Sempre recentemente, il Canada ha chiesto scusa per quest’epoca, quest’onta, questa macchia atroce sulla propria storia, rendendo noti i nomi di 2800 bambini indigeni morti nei “collegi residenziali”. Però hanno reso noti i nomi solo in parte, poiché si stima che siano almeno 4000 i bambini morti in questi collegi, ma di molti di loro non si conoscono ancora nemmeno i nomi. Si pensa addirittura che in Canada circa 150.000 bambini siano stati tolti alle loro famiglie per essere portati in queste scuole. Questo fenomeno purtroppo sta tornando, minacciando 2 milioni di bambini indigeni in tutto il mondo. In questo momento il fenomeno è drammatico soprattutto in India dove, tra il 2001 e il 2016, nel solo stato del Maharashtra sono morti almeno 1500 bambini.

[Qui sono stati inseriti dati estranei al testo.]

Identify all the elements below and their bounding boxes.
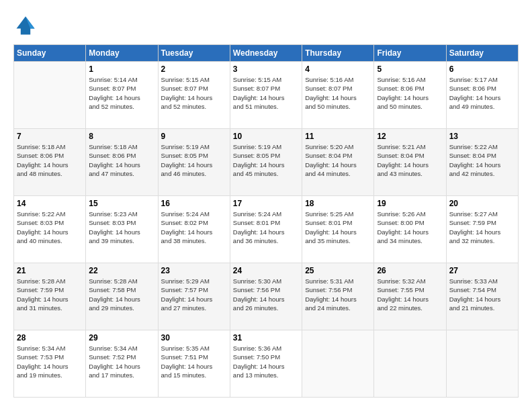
- day-number: 3: [233, 64, 299, 74]
- day-info: Sunrise: 5:27 AM Sunset: 7:59 PM Dayligh…: [449, 210, 515, 245]
- day-number: 31: [233, 333, 299, 342]
- day-info: Sunrise: 5:24 AM Sunset: 8:01 PM Dayligh…: [233, 210, 299, 245]
- day-info: Sunrise: 5:19 AM Sunset: 8:05 PM Dayligh…: [233, 142, 299, 178]
- day-number: 16: [161, 199, 227, 208]
- day-info: Sunrise: 5:21 AM Sunset: 8:04 PM Dayligh…: [377, 142, 443, 178]
- calendar-week-1: 1Sunrise: 5:14 AM Sunset: 8:07 PM Daylig…: [14, 62, 519, 129]
- day-info: Sunrise: 5:35 AM Sunset: 7:51 PM Dayligh…: [161, 344, 227, 379]
- calendar-header-row: SundayMondayTuesdayWednesdayThursdayFrid…: [14, 45, 519, 62]
- day-info: Sunrise: 5:32 AM Sunset: 7:55 PM Dayligh…: [377, 277, 443, 312]
- day-number: 19: [377, 199, 443, 208]
- day-number: 28: [17, 333, 83, 342]
- calendar-cell: 3Sunrise: 5:15 AM Sunset: 8:07 PM Daylig…: [230, 62, 302, 129]
- column-header-monday: Monday: [86, 45, 158, 62]
- day-number: 9: [161, 132, 227, 141]
- column-header-friday: Friday: [374, 45, 446, 62]
- calendar-cell: 8Sunrise: 5:18 AM Sunset: 8:06 PM Daylig…: [86, 129, 158, 196]
- calendar-cell: 21Sunrise: 5:28 AM Sunset: 7:59 PM Dayli…: [14, 263, 86, 330]
- day-info: Sunrise: 5:18 AM Sunset: 8:06 PM Dayligh…: [89, 142, 154, 178]
- calendar-cell: [446, 330, 518, 398]
- day-number: 24: [233, 266, 299, 275]
- calendar-week-3: 14Sunrise: 5:22 AM Sunset: 8:03 PM Dayli…: [14, 196, 519, 263]
- day-info: Sunrise: 5:17 AM Sunset: 8:06 PM Dayligh…: [449, 75, 515, 111]
- calendar-cell: 9Sunrise: 5:19 AM Sunset: 8:05 PM Daylig…: [158, 129, 230, 196]
- day-info: Sunrise: 5:23 AM Sunset: 8:03 PM Dayligh…: [89, 210, 154, 245]
- day-number: 1: [89, 64, 154, 74]
- day-info: Sunrise: 5:34 AM Sunset: 7:53 PM Dayligh…: [17, 344, 83, 379]
- day-number: 30: [161, 333, 227, 342]
- calendar-cell: [302, 330, 374, 398]
- calendar-cell: 4Sunrise: 5:16 AM Sunset: 8:07 PM Daylig…: [302, 62, 374, 129]
- day-info: Sunrise: 5:19 AM Sunset: 8:05 PM Dayligh…: [161, 142, 227, 178]
- calendar-cell: 24Sunrise: 5:30 AM Sunset: 7:56 PM Dayli…: [230, 263, 302, 330]
- day-info: Sunrise: 5:24 AM Sunset: 8:02 PM Dayligh…: [161, 210, 227, 245]
- calendar-cell: 29Sunrise: 5:34 AM Sunset: 7:52 PM Dayli…: [86, 330, 158, 398]
- day-number: 12: [377, 132, 443, 141]
- day-number: 11: [305, 132, 371, 141]
- calendar-cell: 27Sunrise: 5:33 AM Sunset: 7:54 PM Dayli…: [446, 263, 518, 330]
- column-header-thursday: Thursday: [302, 45, 374, 62]
- calendar-cell: 6Sunrise: 5:17 AM Sunset: 8:06 PM Daylig…: [446, 62, 518, 129]
- day-number: 10: [233, 132, 299, 141]
- column-header-sunday: Sunday: [14, 45, 86, 62]
- calendar-cell: 12Sunrise: 5:21 AM Sunset: 8:04 PM Dayli…: [374, 129, 446, 196]
- day-number: 2: [161, 64, 227, 74]
- day-number: 5: [377, 64, 443, 74]
- calendar-week-2: 7Sunrise: 5:18 AM Sunset: 8:06 PM Daylig…: [14, 129, 519, 196]
- calendar-cell: 18Sunrise: 5:25 AM Sunset: 8:01 PM Dayli…: [302, 196, 374, 263]
- day-info: Sunrise: 5:33 AM Sunset: 7:54 PM Dayligh…: [449, 277, 515, 312]
- day-info: Sunrise: 5:30 AM Sunset: 7:56 PM Dayligh…: [233, 277, 299, 312]
- day-number: 18: [305, 199, 371, 208]
- calendar-cell: 30Sunrise: 5:35 AM Sunset: 7:51 PM Dayli…: [158, 330, 230, 398]
- day-info: Sunrise: 5:15 AM Sunset: 8:07 PM Dayligh…: [161, 75, 227, 111]
- calendar-cell: 31Sunrise: 5:36 AM Sunset: 7:50 PM Dayli…: [230, 330, 302, 398]
- day-number: 6: [449, 64, 515, 74]
- day-info: Sunrise: 5:26 AM Sunset: 8:00 PM Dayligh…: [377, 210, 443, 245]
- day-number: 25: [305, 266, 371, 275]
- day-number: 7: [17, 132, 83, 141]
- day-number: 15: [89, 199, 154, 208]
- day-info: Sunrise: 5:31 AM Sunset: 7:56 PM Dayligh…: [305, 277, 371, 312]
- calendar-cell: 17Sunrise: 5:24 AM Sunset: 8:01 PM Dayli…: [230, 196, 302, 263]
- logo-icon: [13, 13, 38, 38]
- day-info: Sunrise: 5:20 AM Sunset: 8:04 PM Dayligh…: [305, 142, 371, 178]
- day-number: 17: [233, 199, 299, 208]
- calendar-cell: 1Sunrise: 5:14 AM Sunset: 8:07 PM Daylig…: [86, 62, 158, 129]
- day-number: 29: [89, 333, 154, 342]
- calendar-cell: 2Sunrise: 5:15 AM Sunset: 8:07 PM Daylig…: [158, 62, 230, 129]
- day-number: 21: [17, 266, 83, 275]
- day-info: Sunrise: 5:15 AM Sunset: 8:07 PM Dayligh…: [233, 75, 299, 111]
- calendar-cell: 16Sunrise: 5:24 AM Sunset: 8:02 PM Dayli…: [158, 196, 230, 263]
- column-header-saturday: Saturday: [446, 45, 518, 62]
- calendar-cell: [14, 62, 86, 129]
- day-number: 27: [449, 266, 515, 275]
- day-number: 22: [89, 266, 154, 275]
- calendar-week-5: 28Sunrise: 5:34 AM Sunset: 7:53 PM Dayli…: [14, 330, 519, 398]
- day-number: 26: [377, 266, 443, 275]
- day-info: Sunrise: 5:28 AM Sunset: 7:59 PM Dayligh…: [17, 277, 83, 312]
- calendar-cell: 11Sunrise: 5:20 AM Sunset: 8:04 PM Dayli…: [302, 129, 374, 196]
- day-number: 13: [449, 132, 515, 141]
- day-info: Sunrise: 5:16 AM Sunset: 8:06 PM Dayligh…: [377, 75, 443, 111]
- calendar-cell: 7Sunrise: 5:18 AM Sunset: 8:06 PM Daylig…: [14, 129, 86, 196]
- calendar-cell: 10Sunrise: 5:19 AM Sunset: 8:05 PM Dayli…: [230, 129, 302, 196]
- day-info: Sunrise: 5:18 AM Sunset: 8:06 PM Dayligh…: [17, 142, 83, 178]
- day-info: Sunrise: 5:34 AM Sunset: 7:52 PM Dayligh…: [89, 344, 154, 379]
- logo: [13, 13, 40, 38]
- day-info: Sunrise: 5:28 AM Sunset: 7:58 PM Dayligh…: [89, 277, 154, 312]
- day-number: 20: [449, 199, 515, 208]
- day-info: Sunrise: 5:36 AM Sunset: 7:50 PM Dayligh…: [233, 344, 299, 379]
- calendar-cell: 15Sunrise: 5:23 AM Sunset: 8:03 PM Dayli…: [86, 196, 158, 263]
- calendar-cell: 23Sunrise: 5:29 AM Sunset: 7:57 PM Dayli…: [158, 263, 230, 330]
- day-number: 4: [305, 64, 371, 74]
- calendar-table: SundayMondayTuesdayWednesdayThursdayFrid…: [13, 44, 519, 398]
- calendar-cell: 5Sunrise: 5:16 AM Sunset: 8:06 PM Daylig…: [374, 62, 446, 129]
- calendar-cell: 19Sunrise: 5:26 AM Sunset: 8:00 PM Dayli…: [374, 196, 446, 263]
- calendar-cell: 14Sunrise: 5:22 AM Sunset: 8:03 PM Dayli…: [14, 196, 86, 263]
- header: [13, 13, 519, 38]
- day-info: Sunrise: 5:14 AM Sunset: 8:07 PM Dayligh…: [89, 75, 154, 111]
- day-info: Sunrise: 5:22 AM Sunset: 8:03 PM Dayligh…: [17, 210, 83, 245]
- calendar-cell: 25Sunrise: 5:31 AM Sunset: 7:56 PM Dayli…: [302, 263, 374, 330]
- day-info: Sunrise: 5:25 AM Sunset: 8:01 PM Dayligh…: [305, 210, 371, 245]
- calendar-cell: 28Sunrise: 5:34 AM Sunset: 7:53 PM Dayli…: [14, 330, 86, 398]
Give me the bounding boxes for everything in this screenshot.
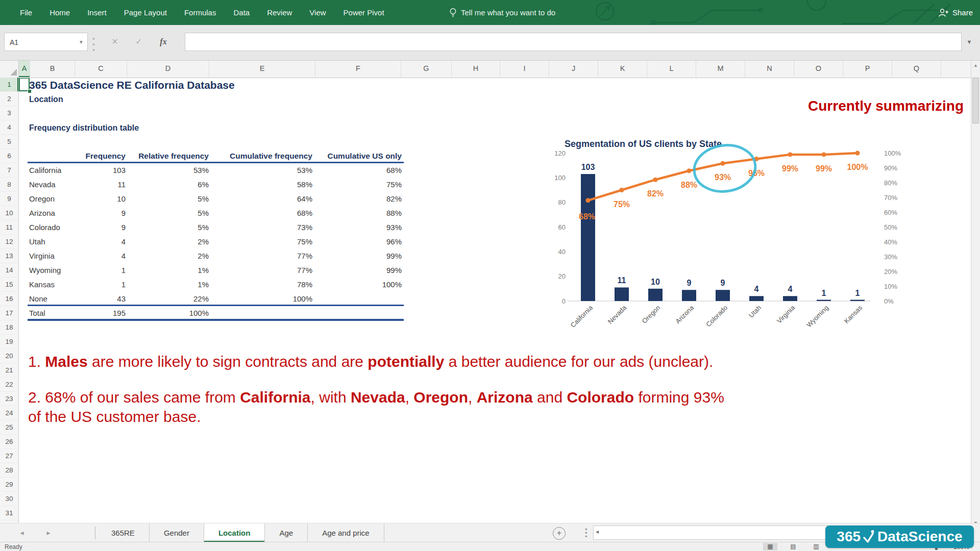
table-cell-us_only[interactable]: 75%: [322, 178, 402, 192]
column-header-J[interactable]: J: [549, 60, 598, 77]
chart-bar[interactable]: [615, 287, 629, 301]
enter-icon[interactable]: ✓: [129, 33, 149, 51]
table-cell-us_only[interactable]: [322, 306, 402, 320]
column-header-K[interactable]: K: [598, 60, 647, 77]
page-layout-view-icon[interactable]: ▤: [786, 543, 800, 550]
sheet-tab-365re[interactable]: 365RE: [97, 523, 150, 542]
table-cell-frequency[interactable]: 103: [77, 163, 126, 178]
chart-bar[interactable]: [783, 296, 797, 301]
table-cell-us_only[interactable]: 68%: [322, 163, 402, 178]
table-cell-cumulative[interactable]: 75%: [219, 235, 312, 249]
row-header-24[interactable]: 24: [0, 406, 18, 420]
table-cell-relative[interactable]: 53%: [129, 163, 209, 178]
row-header-31[interactable]: 31: [0, 506, 18, 520]
table-cell-frequency[interactable]: 10: [77, 192, 126, 206]
table-row-label[interactable]: Nevada: [29, 178, 56, 192]
vertical-scroll-thumb[interactable]: [972, 78, 979, 123]
note-cell[interactable]: 2. 68% of our sales came from California…: [28, 388, 916, 427]
column-header-B[interactable]: B: [30, 60, 75, 77]
table-cell-frequency[interactable]: 4: [77, 249, 126, 263]
row-header-10[interactable]: 10: [0, 206, 18, 220]
sheet-tab-age-and-price[interactable]: Age and price: [308, 523, 384, 542]
scroll-left-icon[interactable]: ◂: [596, 528, 599, 535]
table-row-label[interactable]: Colorado: [29, 220, 60, 235]
formula-bar-splitter[interactable]: •••: [92, 36, 95, 53]
row-header-25[interactable]: 25: [0, 420, 18, 435]
select-all-button[interactable]: [0, 60, 19, 77]
column-header-N[interactable]: N: [745, 60, 794, 77]
sheet-nav-left-icon[interactable]: ◂: [14, 523, 30, 542]
table-cell-relative[interactable]: 1%: [129, 263, 209, 278]
table-cell-us_only[interactable]: 99%: [322, 263, 402, 278]
ribbon-tab-power-pivot[interactable]: Power Pivot: [335, 0, 393, 25]
row-header-30[interactable]: 30: [0, 492, 18, 506]
chart-bar[interactable]: [682, 290, 696, 301]
section-label-cell[interactable]: Location: [29, 95, 63, 104]
chart-bar[interactable]: [817, 300, 831, 301]
row-header-27[interactable]: 27: [0, 449, 18, 463]
table-row-label[interactable]: Wyoming: [29, 263, 61, 278]
sheet-nav-right-icon[interactable]: ▸: [41, 523, 56, 542]
row-header-4[interactable]: 4: [0, 120, 18, 135]
ribbon-tab-page-layout[interactable]: Page Layout: [115, 0, 176, 25]
table-cell-relative[interactable]: 5%: [129, 192, 209, 206]
table-cell-frequency[interactable]: 9: [77, 220, 126, 235]
table-row-label[interactable]: Virginia: [29, 249, 55, 263]
vertical-scrollbar[interactable]: ▲ ▼: [971, 60, 980, 528]
table-cell-cumulative[interactable]: 77%: [219, 263, 312, 278]
row-header-8[interactable]: 8: [0, 178, 18, 192]
row-header-26[interactable]: 26: [0, 435, 18, 449]
row-header-3[interactable]: 3: [0, 106, 18, 120]
row-header-7[interactable]: 7: [0, 163, 18, 178]
table-cell-cumulative[interactable]: 73%: [219, 220, 312, 235]
table-cell-cumulative[interactable]: [219, 306, 312, 320]
table-cell-relative[interactable]: 100%: [129, 306, 209, 320]
row-header-18[interactable]: 18: [0, 320, 18, 335]
chart-bar[interactable]: [749, 296, 764, 301]
row-header-29[interactable]: 29: [0, 478, 18, 492]
column-header-G[interactable]: G: [401, 60, 452, 77]
banner-note-cell[interactable]: Currently summarizing: [808, 98, 964, 114]
column-header-I[interactable]: I: [500, 60, 549, 77]
table-cell-us_only[interactable]: 100%: [322, 278, 402, 292]
table-title-cell[interactable]: Frequency distribution table: [29, 123, 139, 133]
table-cell-us_only[interactable]: 96%: [322, 235, 402, 249]
column-header-A[interactable]: A: [19, 60, 30, 77]
worksheet-grid[interactable]: 365 DataScience RE California Database L…: [0, 0, 980, 551]
formula-input[interactable]: [185, 33, 962, 51]
row-header-23[interactable]: 23: [0, 392, 18, 406]
tab-scroll-splitter[interactable]: •••: [585, 528, 587, 538]
table-cell-cumulative[interactable]: 78%: [219, 278, 312, 292]
sheet-tab-location[interactable]: Location: [204, 523, 265, 542]
table-row-label[interactable]: None: [29, 292, 47, 306]
table-cell-us_only[interactable]: 93%: [322, 220, 402, 235]
tell-me-box[interactable]: Tell me what you want to do: [449, 0, 555, 25]
cancel-icon[interactable]: ✕: [105, 33, 125, 51]
column-header-C[interactable]: C: [75, 60, 127, 77]
row-header-6[interactable]: 6: [0, 149, 18, 163]
row-header-15[interactable]: 15: [0, 278, 18, 292]
normal-view-icon[interactable]: ▦: [763, 543, 777, 550]
ribbon-tab-data[interactable]: Data: [225, 0, 258, 25]
row-header-2[interactable]: 2: [0, 92, 18, 106]
row-header-28[interactable]: 28: [0, 463, 18, 478]
table-cell-relative[interactable]: 2%: [129, 249, 209, 263]
ribbon-tab-view[interactable]: View: [301, 0, 334, 25]
table-row-label[interactable]: Oregon: [29, 192, 55, 206]
table-cell-us_only[interactable]: 88%: [322, 206, 402, 220]
note-cell[interactable]: 1. Males are more likely to sign contrac…: [28, 352, 916, 371]
column-header-D[interactable]: D: [127, 60, 209, 77]
client-segmentation-chart[interactable]: Segmentation of US clients by State12010…: [536, 128, 924, 362]
table-cell-relative[interactable]: 6%: [129, 178, 209, 192]
table-cell-frequency[interactable]: 4: [77, 235, 126, 249]
chart-bar[interactable]: [581, 174, 595, 301]
table-row-label[interactable]: Utah: [29, 235, 45, 249]
row-header-5[interactable]: 5: [0, 135, 18, 149]
table-row-label[interactable]: Total: [29, 306, 45, 320]
column-header-E[interactable]: E: [209, 60, 315, 77]
new-sheet-button[interactable]: +: [553, 527, 566, 540]
table-cell-relative[interactable]: 22%: [129, 292, 209, 306]
ribbon-tab-review[interactable]: Review: [258, 0, 301, 25]
scroll-up-icon[interactable]: ▲: [971, 60, 980, 70]
ribbon-tab-formulas[interactable]: Formulas: [176, 0, 225, 25]
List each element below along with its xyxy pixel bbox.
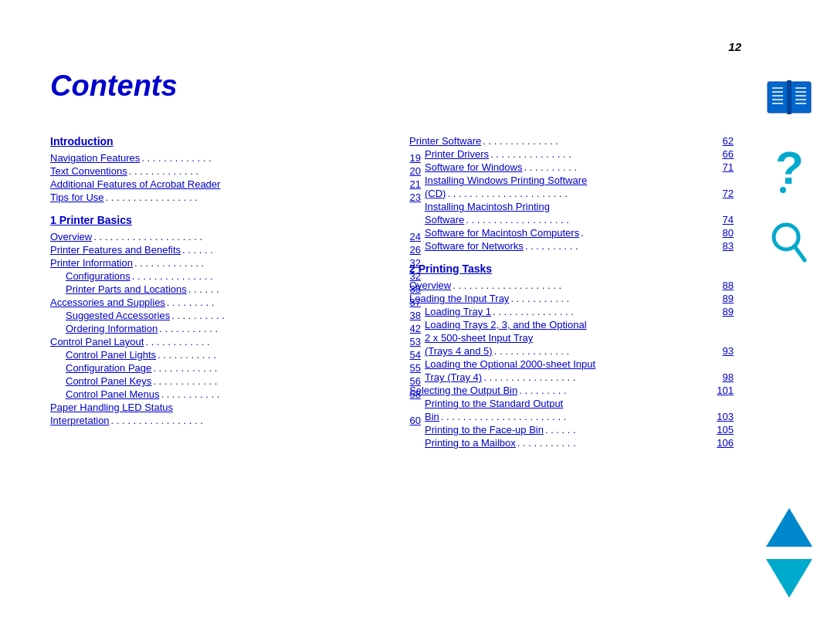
- nav-arrows: [766, 508, 812, 598]
- section2-entries: Overview . . . . . . . . . . . . . . . .…: [409, 280, 734, 449]
- page-title: Contents: [50, 69, 178, 103]
- arrow-up-button[interactable]: [766, 508, 812, 547]
- section2-heading[interactable]: 2 Printing Tasks: [409, 263, 734, 275]
- toc-features-benefits[interactable]: Printer Features and Benefits . . . . . …: [50, 244, 421, 256]
- toc-printing-standard-line1[interactable]: Printing to the Standard Output: [409, 398, 734, 409]
- toc-loading-2000-line2[interactable]: Tray (Tray 4) . . . . . . . . . . . . . …: [409, 371, 734, 383]
- question-icon[interactable]: ?: [769, 144, 809, 197]
- toc-printing-standard-line2[interactable]: Bin . . . . . . . . . . . . . . . . . . …: [409, 411, 734, 422]
- toc-loading-tray1[interactable]: Loading Tray 1 . . . . . . . . . . . . .…: [409, 306, 734, 317]
- toc-overview[interactable]: Overview . . . . . . . . . . . . . . . .…: [50, 231, 421, 242]
- toc-install-win-line1[interactable]: Installing Windows Printing Software: [409, 175, 734, 186]
- magnifier-icon[interactable]: [769, 220, 809, 273]
- toc-cp-menus[interactable]: Control Panel Menus . . . . . . . . . . …: [50, 388, 421, 400]
- toc-printer-info[interactable]: Printer Information . . . . . . . . . . …: [50, 257, 421, 269]
- left-column: Introduction Navigation Features . . . .…: [50, 135, 421, 428]
- intro-entries: Navigation Features . . . . . . . . . . …: [50, 152, 421, 203]
- toc-loading-2000-line1[interactable]: Loading the Optional 2000-sheet Input: [409, 358, 734, 370]
- svg-rect-12: [787, 80, 792, 114]
- toc-sw-networks[interactable]: Software for Networks . . . . . . . . . …: [409, 240, 734, 252]
- book-icon[interactable]: [766, 77, 812, 120]
- svg-rect-0: [768, 82, 788, 113]
- toc-cp-lights[interactable]: Control Panel Lights . . . . . . . . . .…: [50, 349, 421, 361]
- toc-entry-tips[interactable]: Tips for Use . . . . . . . . . . . . . .…: [50, 192, 421, 203]
- svg-point-14: [780, 187, 786, 193]
- toc-accessories[interactable]: Accessories and Supplies . . . . . . . .…: [50, 297, 421, 308]
- printer-software-entries: Printer Software . . . . . . . . . . . .…: [409, 135, 734, 252]
- page-number: 12: [728, 40, 741, 53]
- svg-text:?: ?: [775, 144, 804, 194]
- section1-heading[interactable]: 1 Printer Basics: [50, 214, 421, 226]
- section1-entries: Overview . . . . . . . . . . . . . . . .…: [50, 231, 421, 426]
- toc-control-panel-layout[interactable]: Control Panel Layout . . . . . . . . . .…: [50, 336, 421, 347]
- toc-config-page[interactable]: Configuration Page . . . . . . . . . . .…: [50, 362, 421, 374]
- right-column: Printer Software . . . . . . . . . . . .…: [409, 135, 734, 450]
- arrow-down-button[interactable]: [766, 559, 812, 598]
- toc-install-mac-line2[interactable]: Software . . . . . . . . . . . . . . . .…: [409, 214, 734, 225]
- toc-entry-text-conventions[interactable]: Text Conventions . . . . . . . . . . . .…: [50, 165, 421, 177]
- toc-suggested-acc[interactable]: Suggested Accessories . . . . . . . . . …: [50, 310, 421, 321]
- toc-sw-windows[interactable]: Software for Windows . . . . . . . . . .…: [409, 161, 734, 173]
- toc-loading-input-tray[interactable]: Loading the Input Tray . . . . . . . . .…: [409, 293, 734, 304]
- toc-loading-trays-line2[interactable]: 2 x 500-sheet Input Tray: [409, 332, 734, 344]
- toc-sw-mac-computers[interactable]: Software for Macintosh Computers . 80: [409, 227, 734, 239]
- toc-configurations[interactable]: Configurations . . . . . . . . . . . . .…: [50, 270, 421, 282]
- toc-cp-keys[interactable]: Control Panel Keys . . . . . . . . . . .…: [50, 375, 421, 387]
- toc-install-mac-line1[interactable]: Installing Macintosh Printing: [409, 201, 734, 212]
- toc-install-win-line2[interactable]: (CD) . . . . . . . . . . . . . . . . . .…: [409, 188, 734, 199]
- toc-ordering[interactable]: Ordering Information . . . . . . . . . .…: [50, 323, 421, 334]
- toc-paper-led-line1[interactable]: Paper Handling LED Status: [50, 402, 421, 413]
- intro-heading[interactable]: Introduction: [50, 135, 421, 147]
- toc-selecting-output[interactable]: Selecting the Output Bin . . . . . . . .…: [409, 385, 734, 396]
- toc-entry-acrobat[interactable]: Additional Features of Acrobat Reader 21: [50, 178, 421, 190]
- toc-loading-trays-line1[interactable]: Loading Trays 2, 3, and the Optional: [409, 319, 734, 330]
- toc-printing-mailbox[interactable]: Printing to a Mailbox . . . . . . . . . …: [409, 437, 734, 449]
- toc-loading-trays-line3[interactable]: (Trays 4 and 5) . . . . . . . . . . . . …: [409, 345, 734, 357]
- toc-printer-drivers[interactable]: Printer Drivers . . . . . . . . . . . . …: [409, 148, 734, 160]
- toc-entry-nav-features[interactable]: Navigation Features . . . . . . . . . . …: [50, 152, 421, 164]
- toc-printer-software[interactable]: Printer Software . . . . . . . . . . . .…: [409, 135, 734, 147]
- toc-s2-overview[interactable]: Overview . . . . . . . . . . . . . . . .…: [409, 280, 734, 291]
- svg-line-16: [795, 246, 805, 260]
- svg-rect-1: [791, 82, 811, 113]
- toc-paper-led-line2[interactable]: Interpretation . . . . . . . . . . . . .…: [50, 415, 421, 426]
- toc-printer-parts[interactable]: Printer Parts and Locations . . . . . . …: [50, 283, 421, 295]
- toc-printing-faceup[interactable]: Printing to the Face-up Bin . . . . . . …: [409, 424, 734, 436]
- sidebar-icons: ?: [766, 77, 812, 273]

In queste scuole enormi i bambini, tolti alle loro famiglie, subiscono un vero e proprio lavaggio del cervello. Non c’è modo migliore per definirlo. Vengono rinchiusi in queste strutture, lontane da casa, dove gli viene proibito di parlare la propria lingua. Gli viene inculcato che il loro stile di vita, la loro cultura, la loro identità, la loro peculiare visione del mondo, è arretrata; che invece l’attività mineraria, lo sfruttamento economico delle loro terre e delle risorse, è una cosa buona. Non sorprende infatti che alcune di queste scuole siano addirittura sponsorizzate o finanziate in modo integrale dalle compagnie minerarie. È il caso, per esempio, di una scuola inaugurata pochi giorni fa in India, frutto della collaborazione fra l’istituto di scienze sociali Kalinga, conosciuto come Kiss,  e Adani, una compagnia mineraria molto controversa, che ha già creato grandi problemi in Australia, oltre che nelle terre indigene dell’India. Kiss vanta la scuola residenziale per bambini indigeni più grande del mondo: ce ne sono tra i 27 e i 30.000. Vedere l’immagine di questi bambini in fila, costretti a recitare dei credi in altre lingue, purtroppo ricorda in modo drammatico le scene del nazismo. Sono realtà drammatiche che noi stiamo contrastando in ogni modo. Survival ha lanciato una campagna importante perché in questi luoghi il controllo dell’educazione indigena venga restituito ai popoli indigeni; per evitare anche le sofferenze inimmaginabili inflitte a questi bambini, che in queste scuole subiscono anche abusi fisici, oltre che psicologici.  Recentemente abbiamo denunciato il caso di una scuola, in India, in cui bambine e bambini indigeni venivano regolarmente stuprati dagli stessi operatori scolastici, dopo averli drogati e sedati. Una situazione drammatica che provoca morti, suicidi e una devastazione culturale, una cancellazione culturale, che dovrebbe essere osteggiata da chiunque abbia a cuore non soltanto il pianeta ma anche tutti i suoi abitanti.